FutureWorld: A Live Environment for Training Predictive Agents with Real-World Outcome Rewards
For researchers building agents that learn from real-world events, this work provides a unified environment for live future prediction, but the results are preliminary and the novelty is incremental.
The authors present FutureWorld, a live reinforcement learning environment for training predictive agents using real-world outcome rewards. Training open-source models over consecutive days showed effectiveness, and a daily benchmark established performance baselines for frontier agents.
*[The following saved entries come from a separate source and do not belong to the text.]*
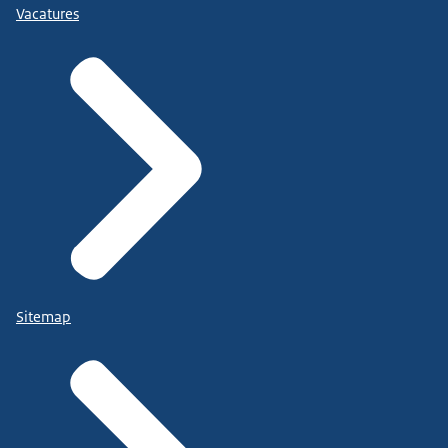
Vacatures
Sitemap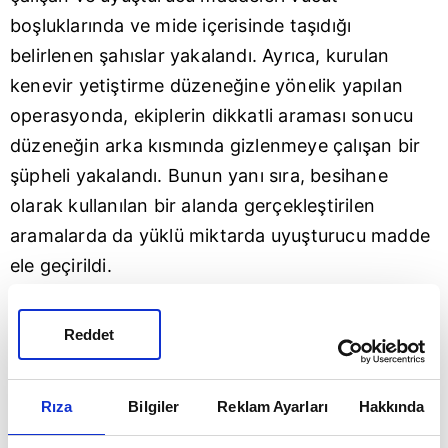
boşluklarında ve mide içerisinde taşıdığı
belirlenen şahıslar yakalandı. Ayrıca, kurulan
kenevir yetiştirme düzeneğine yönelik yapılan
operasyonda, ekiplerin dikkatli araması sonucu
düzeneğin arka kısmında gizlenmeye çalışan bir
şüpheli yakalandı. Bunun yanı sıra, besihane
olarak kullanılan bir alanda gerçekleştirilen
aramalarda da yüklü miktarda uyuşturucu madde
ele geçirildi.
ŞÜPHELİLERDEN 10'U TUTUKLANDI
Reddet
Yürütülen operasyonlar kapsamında toplam 16
şüpheli şahıs yakalandı. Yapılan aramalarda; 21
Rıza
Bilgiler
Reklam Ayarları
Hakkında
bin 44 adet sentetik ecza hap, 1 kilogram
metamfetamin, 250 gram sentetik kannabinoid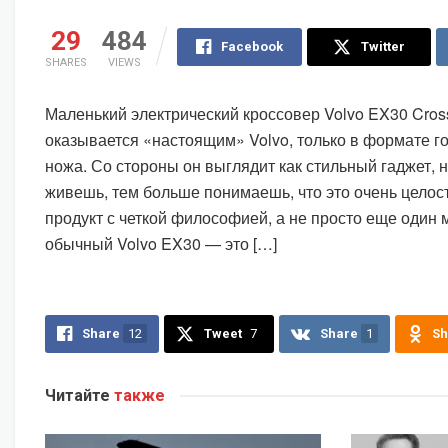
29
484
Facebook
Twitter
SHARES
VIEWS
Маленький электрический кроссовер Volvo EX30 Cross
оказывается «настоящим» Volvo, только в формате г
ножа. Со стороны он выглядит как стильный гаджет, 
живешь, тем больше понимаешь, что это очень целос
продукт с четкой философией, а не просто еще один
обычный Volvo EX30 — это […]
Share
12
Tweet
7
Share
1
Sh
Читайте
также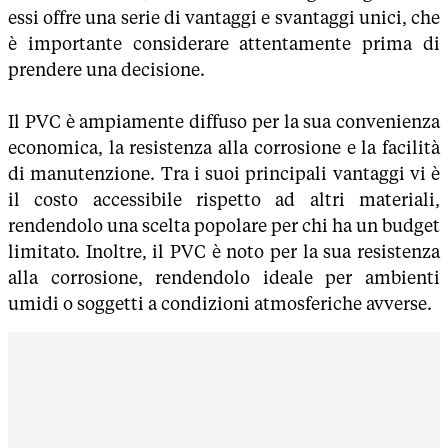
essi offre una serie di vantaggi e svantaggi unici, che
è importante considerare attentamente prima di
prendere una decisione.
Il PVC è ampiamente diffuso per la sua convenienza
economica, la resistenza alla corrosione e la facilità
di manutenzione. Tra i suoi principali vantaggi vi è
il costo accessibile rispetto ad altri materiali,
rendendolo una scelta popolare per chi ha un budget
limitato. Inoltre, il PVC è noto per la sua resistenza
alla corrosione, rendendolo ideale per ambienti
umidi o soggetti a condizioni atmosferiche avverse.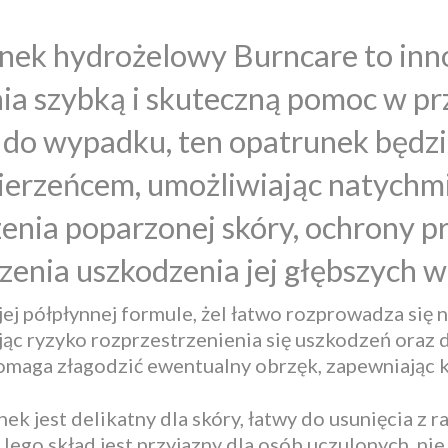
nek hydrożelowy Burncare to inno
ia szybką i skuteczną pomoc w pr
e do wypadku, ten opatrunek będ
erzeńcem, umożliwiając natychmi
enia poparzonej skóry, ochrony p
zenia uszkodzenia jej głębszych w
ej półpłynnej formule, żel łatwo rozprowadza się 
jąc ryzyko rozprzestrzenienia się uszkodzeń oraz
omaga złagodzić ewentualny obrzęk, zapewniając
ek jest delikatny dla skóry, łatwy do usunięcia z
 Jego skład jest przyjazny dla osób uczulonych, ni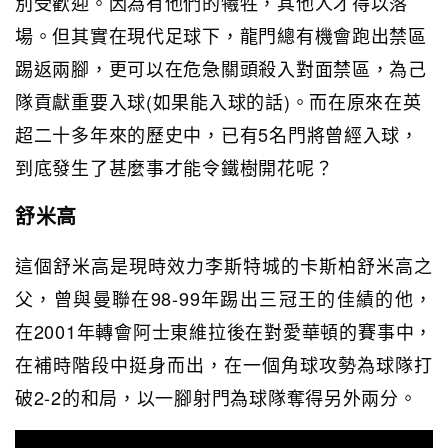
別受歡迎。因為有他們的犧牲，其他人才得以落
場。但其實在現代足球下，龍門總有機會跑出禁區
踢返兩腳，更可以在危急關頭殺入對面禁區，為己
隊貢獻重要入球(如果能入球的話)。而在原來在英
超二十多年來的歷史中，已有5名門將曾經入球，
到底發生了甚麼事才能令鐵樹開花呢？
舒米高
這個舒米高是現時效力李斯特城的卡斯柏舒米高之
父，曾與曼聯在98-99年踢出三冠王的佳績的他，
在2001年轉會阿士東維拉後在對愛華頓的賽事中，
在補時階段中挺身而出，在一個角球攻勢為球隊打
破2-2的和局，以一腳射門為球隊奪得另外兩分。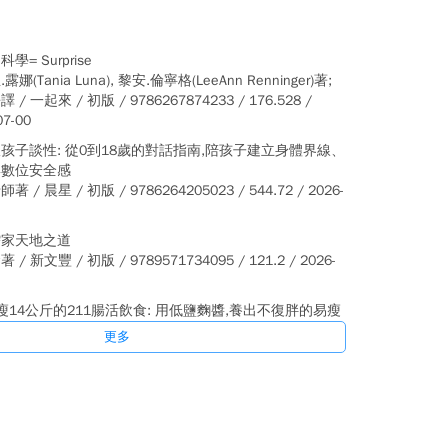
學= Surprise
娜(Tania Luna), 黎安.倫寧格(LeeAnn Renninger)著;
/ 一起來 / 初版 / 9786267874233 / 176.528 /
07-00
孩子談性: 從0到18歲的對話指南,陪孩子建立身體界線、
與數位安全感
 / 晨星 / 初版 / 9786264205023 / 544.72 / 2026-
儒家天地之道
/ 新文豐 / 初版 / 9789571734095 / 121.2 / 2026-
瘦14公斤的211腸活飲食: 用低鹽麴醬,養出不復胖的易瘦
質
更多
; J. J. Chien譯 / 晴好出版 / 初版 / 9786267828731 /
 / 2026-07-00
是為你好?
格(Sarah Scheerger), 布倫特.卡馬利奇(Brent
lich), 潔米.卡馬利奇(Jamie Camalich)作; 亞莉克斯.麥克諾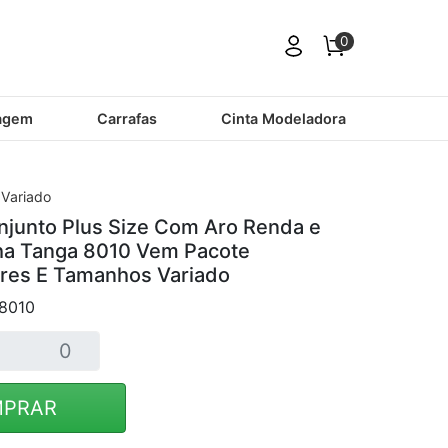
0
agem
Carrafas
Cinta Modeladora
 Variado
junto Plus Size Com Aro Renda e
nha Tanga 8010 Vem Pacote
res E Tamanhos Variado
8010
PRAR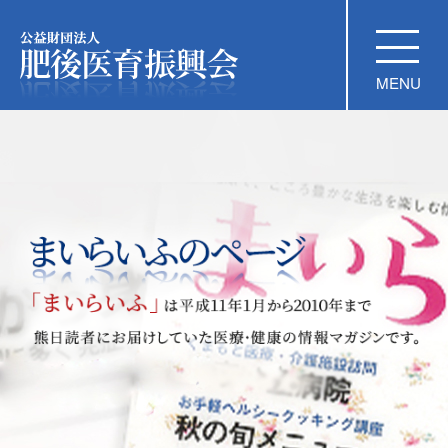
公益財団法人 肥後医育振興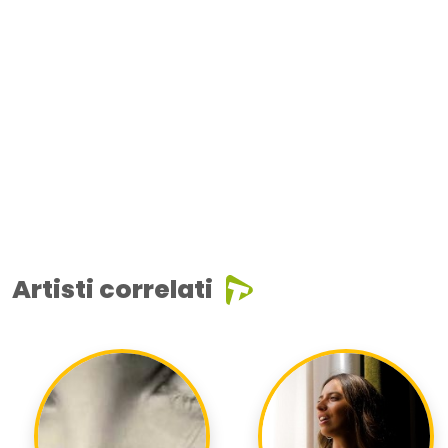
Artisti correlati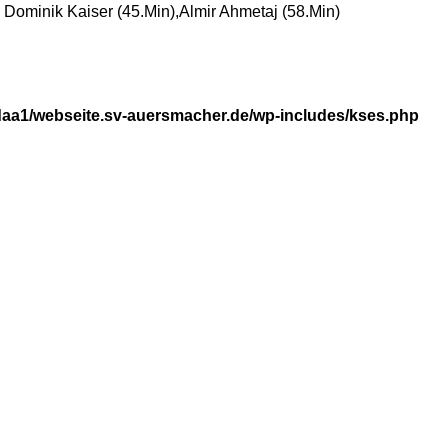
, Dominik Kaiser (45.Min),Almir Ahmetaj (58.Min)
aa1/webseite.sv-auersmacher.de/wp-includes/kses.php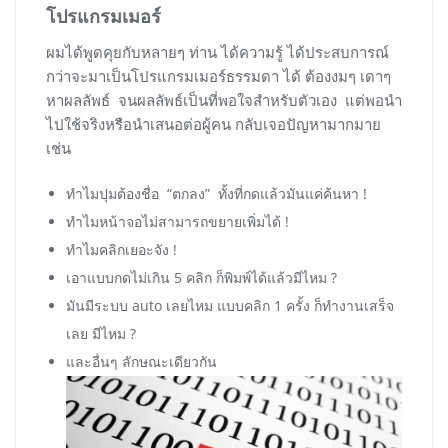
โปรแกรมเมอร์
ผมได้พูดคุยกับหลายๆ ท่าน ได้ความรู้ ได้ประสบการณ์
กว่าจะมาเป็นโปรแกรมเมอร์ธรรมดา ได้ ต้องงมๆ เดาๆ
หาผลลัพธ์ จนผลลัพธ์เป็นที่พอใจสำหรับตัวเอง แต่พอนำ
ไปใช้จริงหรือนำเสนอต่อผู้คน กลับเจอปัญหามากมาย
เช่น
ทำไมปุมต้องชื่อ “ตกลง” ทั้งที่กดแล้วมันแค่ค้นหา !
ทำไมหน้าจอไม่สามารถขยายเพิ่มได้ !
ทำไมคลิกเยอะจัง !
เอาแบบกดไม่เกิน 5 คลิก ก็พิมพ์ได้แล้วมีไหม ?
มันมีระบบ auto เลยไหม แบบคลิก 1 ครั้ง ก็ทำงานเสร็จ
เลย มีไหม ?
และอื่นๆ ลักษณะเดียวกัน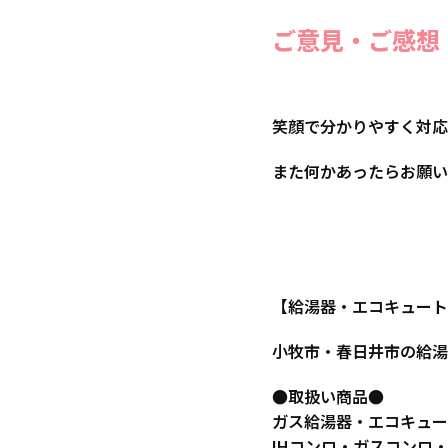
ご意見・ご感想
笑顔で分かりやすく対応
また何かあったらお願い
【給湯器・エコキュート
小牧市・春日井市の給湯
●取扱い商品●
ガス給湯器・エコキュー
IHコンロ・ガスコンロ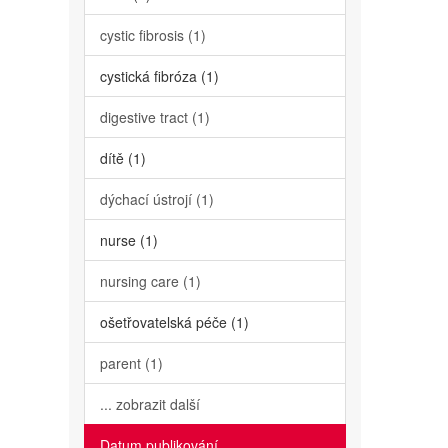
cystic fibrosis (1)
cystická fibróza (1)
digestive tract (1)
dítě (1)
dýchací ústrojí (1)
nurse (1)
nursing care (1)
ošetřovatelská péče (1)
parent (1)
... zobrazit další
Datum publikování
Live future prediction refers to the task of making predictions about real-world events before they unfold. This task is increasingly studied using large language model-based agent systems, and it is important for building agents that can continually learn from real-world. Just as interactive environments have often driven progress in agents, advancing live future prediction naturally motivates viewing it as a learning environment. Prior works have explored future prediction from several different parts, but have generally not framed it as a unified learning environment. This task is appealing for learning because it can provide a large number of prediction questions grounded in diverse real-world events, while preventing answer leakage. To leverage the advantages of live future prediction, we present FutureWorld, a live agentic reinforcement learning environment that closes the training loop between prediction, outcome realization, and parameters update. In our environment, we take three open-source base models and train them for consecutive days. The results show that training is effective. Furthermore, we build a daily benchmark based on the environment and evaluate several frontier agents on it to establish performance baselines for current agent systems.